Dehors, malgré le vent glacé qui vient de se lever, des volatiles pleins de bravoure font un barouf du tonnerre (40 dB). Ça pioupioute, ça twitwitte, ça ululle, ça picpique, ça croucroute, ça fiufiute et ça iikiique d’un arbre à l’autre, sans discontinuer, interminable tchate de communicants plumés.
Mais, sourd à ce réseau d’oiseaux, je suis tout entier absorbé par le bouillon de la rivière en contrebas.
Kim Novak en plein vertige.
L’ondulation constante et les variations infimes de l’eau me ramènent à la musique des oxymoriques Vacarme. Mon esprit s’en va à la dérive.

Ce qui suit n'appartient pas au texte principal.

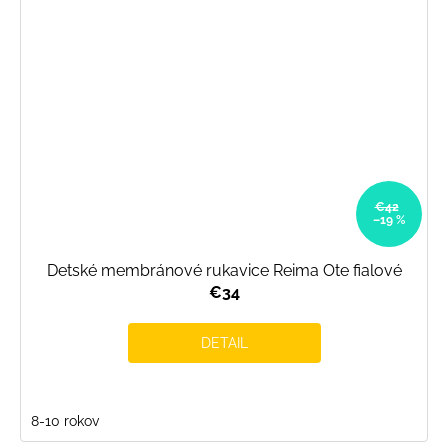
€42
–19 %
Detské membránové rukavice Reima Ote fialové
€34
DETAIL
8-10 rokov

La mue des platanes vient-elle de la fréquentation constante des lieux par de boutonneux adolescents à deux roues, qui laissent des serments minables gravés sur les arbres?
Une bonne vieille mobylette, voilà qui pourvoirait de belle manière à mes déplacements ici.
Une brêle à l’ancienne achetée aux Cycles Jacquot & Co, guidon torsadé, jantes chromées, solide comme un mulet et qui, bien défoncée à l’éther, pourrait rouler à 70 kmh (pour 100 dB au bas mot, le ratio est intéressant).
Bon, retour au calme, je sens, alentour, que tout ce que je retrouve a changé.
J’ai vieilli, tout simplement, et ce petit coin de nature également, n’en déplaise à le chat de machine qui détale comme je m’approche.

Né en 1964 Louis Pleïer est chercheur dilletante en esthétique sonore. Il connait bien le milieu de la musique mais personne ne le remarque vraiment. Discret voire taiseux il possède un pas léger. Il enregistre volontiers toutes sortes de sons et en mesure parfois la puissance (en dB). Il se promène, cherche les arbres.